---- EXERCISE MATERIALS
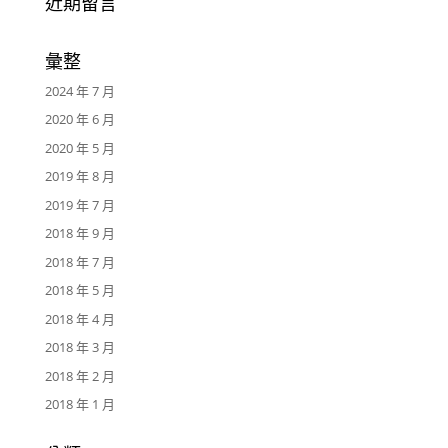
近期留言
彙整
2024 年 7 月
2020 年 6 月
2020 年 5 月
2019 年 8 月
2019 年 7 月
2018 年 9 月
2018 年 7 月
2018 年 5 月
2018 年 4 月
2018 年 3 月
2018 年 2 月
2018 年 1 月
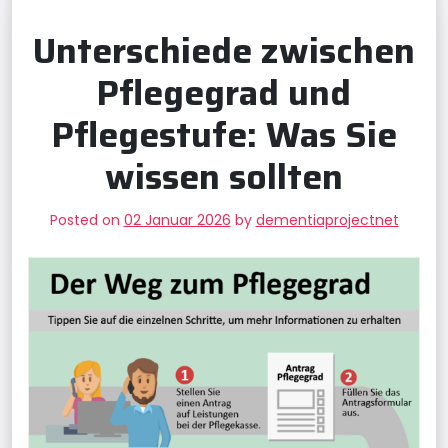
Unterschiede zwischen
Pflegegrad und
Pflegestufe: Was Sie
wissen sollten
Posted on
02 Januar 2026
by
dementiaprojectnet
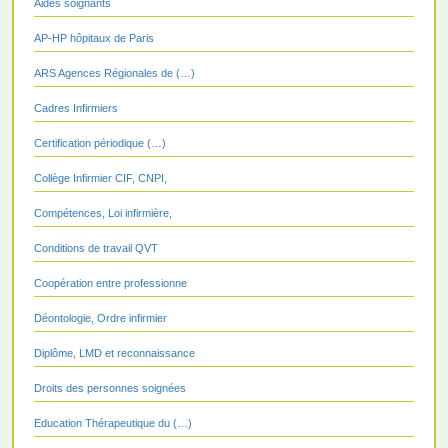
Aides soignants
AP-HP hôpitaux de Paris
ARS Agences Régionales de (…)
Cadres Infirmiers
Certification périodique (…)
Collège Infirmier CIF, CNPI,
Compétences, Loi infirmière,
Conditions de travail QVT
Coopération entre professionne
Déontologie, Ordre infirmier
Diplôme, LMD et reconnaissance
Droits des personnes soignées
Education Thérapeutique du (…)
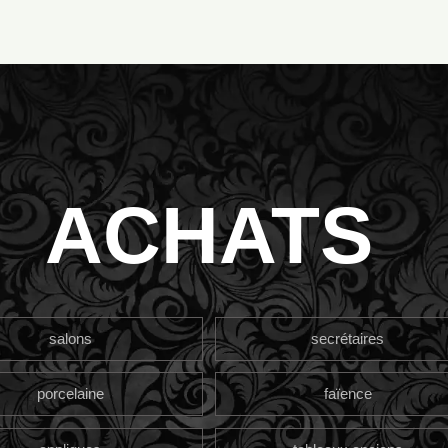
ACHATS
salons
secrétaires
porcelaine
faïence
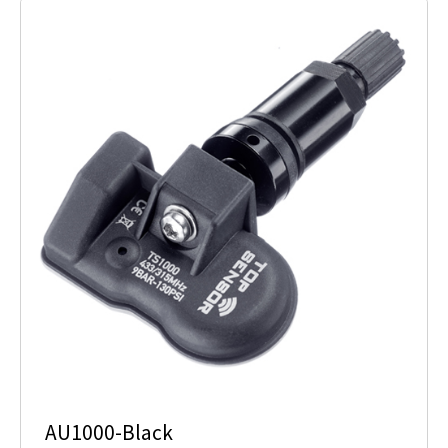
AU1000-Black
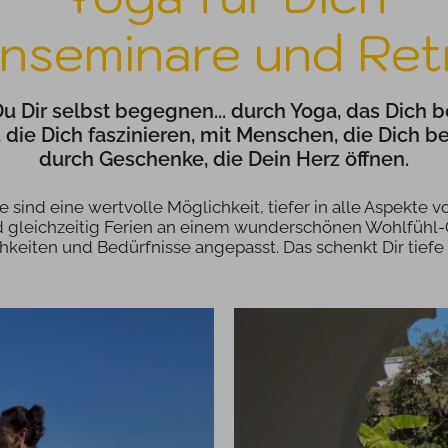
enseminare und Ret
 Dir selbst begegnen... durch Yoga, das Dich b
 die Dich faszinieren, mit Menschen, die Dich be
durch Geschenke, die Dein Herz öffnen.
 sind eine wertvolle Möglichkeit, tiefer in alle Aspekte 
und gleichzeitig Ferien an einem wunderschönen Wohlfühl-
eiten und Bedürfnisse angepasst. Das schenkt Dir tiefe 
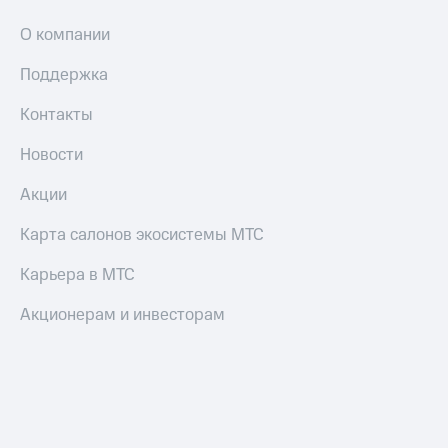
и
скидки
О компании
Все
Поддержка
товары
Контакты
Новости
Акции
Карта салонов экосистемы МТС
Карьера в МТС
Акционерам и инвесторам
--------
---- EXERCISE MATERIALS
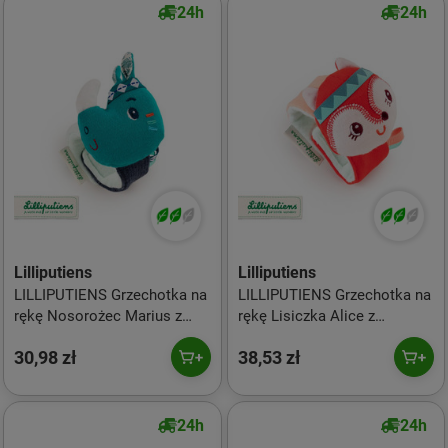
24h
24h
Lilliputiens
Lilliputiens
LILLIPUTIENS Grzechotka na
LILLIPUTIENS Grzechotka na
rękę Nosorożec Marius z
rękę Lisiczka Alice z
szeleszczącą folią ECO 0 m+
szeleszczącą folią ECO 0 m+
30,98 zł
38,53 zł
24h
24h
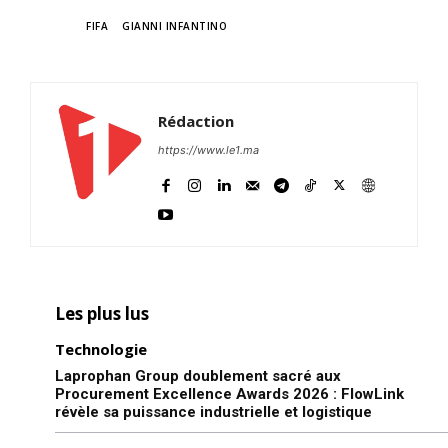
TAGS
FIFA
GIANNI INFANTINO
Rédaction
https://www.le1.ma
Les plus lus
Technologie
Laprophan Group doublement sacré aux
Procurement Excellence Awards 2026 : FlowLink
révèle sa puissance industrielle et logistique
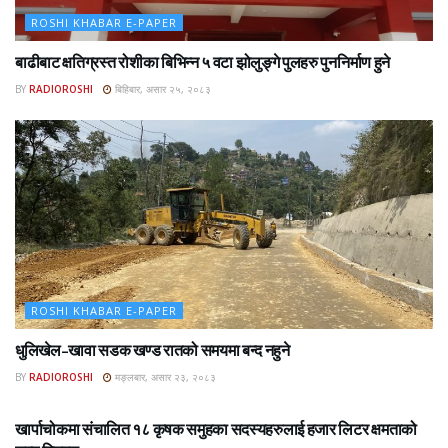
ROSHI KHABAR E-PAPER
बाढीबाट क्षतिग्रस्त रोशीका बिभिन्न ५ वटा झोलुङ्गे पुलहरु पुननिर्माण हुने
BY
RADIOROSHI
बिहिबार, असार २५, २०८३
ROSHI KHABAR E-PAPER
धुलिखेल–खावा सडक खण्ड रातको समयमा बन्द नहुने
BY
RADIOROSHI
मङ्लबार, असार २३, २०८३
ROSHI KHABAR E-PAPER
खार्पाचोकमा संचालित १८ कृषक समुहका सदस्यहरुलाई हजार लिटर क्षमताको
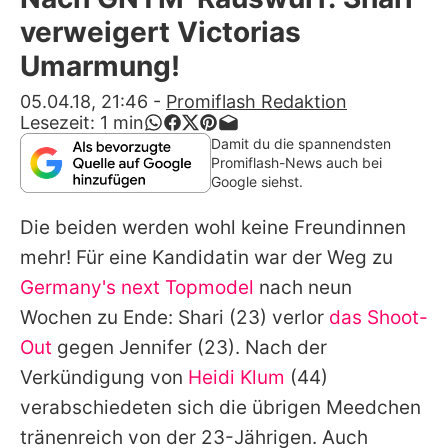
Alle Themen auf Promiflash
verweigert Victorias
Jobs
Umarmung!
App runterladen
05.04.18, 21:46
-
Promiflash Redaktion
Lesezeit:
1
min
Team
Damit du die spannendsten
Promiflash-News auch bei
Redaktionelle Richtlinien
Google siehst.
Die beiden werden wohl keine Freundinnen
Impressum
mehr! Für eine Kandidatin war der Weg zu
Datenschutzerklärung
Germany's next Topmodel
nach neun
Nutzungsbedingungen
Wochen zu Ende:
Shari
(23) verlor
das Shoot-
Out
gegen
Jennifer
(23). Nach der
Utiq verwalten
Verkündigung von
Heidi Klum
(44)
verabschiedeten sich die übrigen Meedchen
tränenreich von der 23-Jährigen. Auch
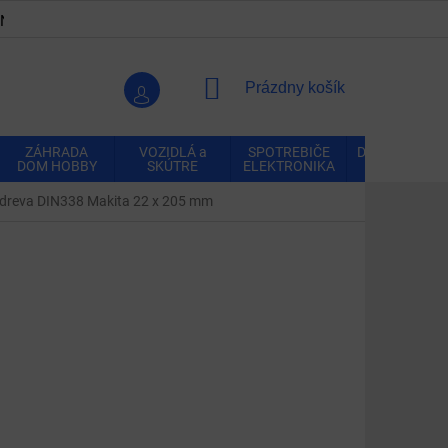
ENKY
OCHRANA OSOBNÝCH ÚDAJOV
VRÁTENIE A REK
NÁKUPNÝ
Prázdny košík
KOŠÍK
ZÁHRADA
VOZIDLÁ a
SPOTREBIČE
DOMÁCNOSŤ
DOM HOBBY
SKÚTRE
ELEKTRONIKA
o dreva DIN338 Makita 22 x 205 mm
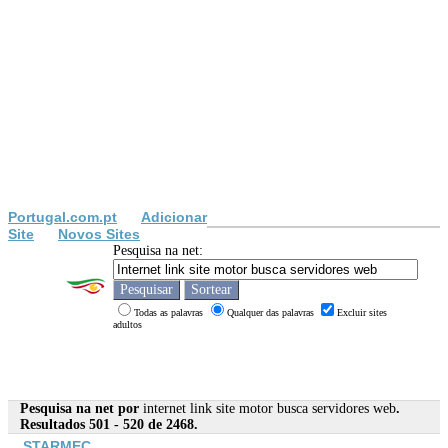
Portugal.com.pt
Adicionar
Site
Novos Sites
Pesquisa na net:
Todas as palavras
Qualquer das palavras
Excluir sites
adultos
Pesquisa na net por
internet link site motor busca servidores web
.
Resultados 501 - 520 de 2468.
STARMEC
--------
---- EXERCISE MATERIALS
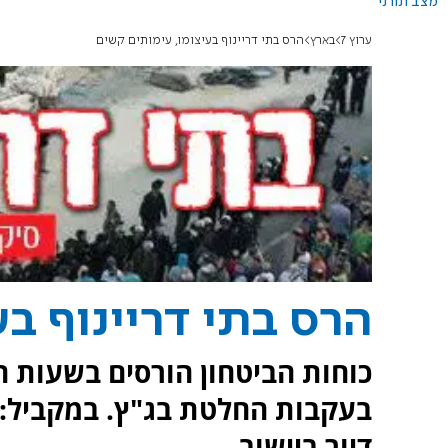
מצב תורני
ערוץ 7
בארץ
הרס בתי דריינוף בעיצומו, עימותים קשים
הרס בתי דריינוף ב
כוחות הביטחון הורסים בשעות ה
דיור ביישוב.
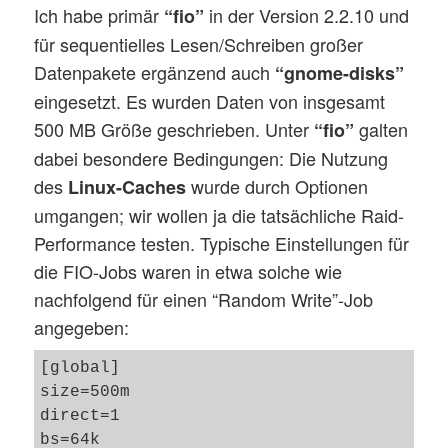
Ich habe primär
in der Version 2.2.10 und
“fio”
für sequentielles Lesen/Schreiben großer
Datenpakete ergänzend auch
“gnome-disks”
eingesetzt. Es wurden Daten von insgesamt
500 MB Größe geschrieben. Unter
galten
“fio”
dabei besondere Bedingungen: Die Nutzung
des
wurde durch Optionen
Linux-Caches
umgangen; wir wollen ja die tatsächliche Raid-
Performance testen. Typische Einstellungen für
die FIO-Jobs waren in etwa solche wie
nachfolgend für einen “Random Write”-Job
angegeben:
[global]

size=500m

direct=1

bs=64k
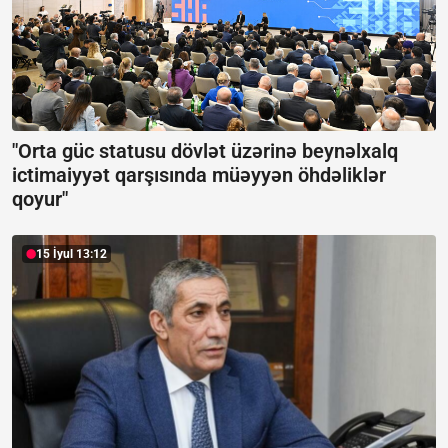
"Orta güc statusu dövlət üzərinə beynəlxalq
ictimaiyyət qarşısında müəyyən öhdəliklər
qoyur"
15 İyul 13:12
--------
■ **ACTIVITY**
Copy only these lines from the records above, exactly: the one with "05.04.18, 21:46", the one with "Prázdny košík", and those between. Skip the pictures.

■ **EXERCISE ANSWER**
05.04.18, 21:46
-
Promiflash Redaktion
Lesezeit:
1
min
Team
Damit du die spannendsten
Promiflash-News auch bei
Redaktionelle Richtlinien
Google siehst.
Die beiden werden wohl keine Freundinnen
Impressum
mehr! Für eine Kandidatin war der Weg zu
Datenschutzerklärung
Germany's next Topmodel
nach neun
Nutzungsbedingungen
Wochen zu Ende:
Shari
(23) verlor
das Shoot-
Out
gegen
Jennifer
(23). Nach der
Utiq verwalten
Verkündigung von
Heidi Klum
(44)
verabschiedeten sich die übrigen Meedchen
tränenreich von der 23-Jährigen. Auch
ENKY
OCHRANA OSOBNÝCH ÚDAJOV
VRÁTENIE A REK
NÁKUPNÝ
Prázdny košík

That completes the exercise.